#### ASSIGNMENT:
All of the data is to be restated word for word.

[DATA BELOW Boundary: Start]

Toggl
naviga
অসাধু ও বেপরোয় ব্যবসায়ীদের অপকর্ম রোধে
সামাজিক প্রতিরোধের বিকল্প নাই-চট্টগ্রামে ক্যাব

[DATA BELOW Boundary: End]

#### OUTPUT OF THE EXERCISE:
Toggl
naviga
অসাধু ও বেপরোয় ব্যবসায়ীদের অপকর্ম রোধে
সামাজিক প্রতিরোধের বিকল্প নাই-চট্টগ্রামে ক্যাব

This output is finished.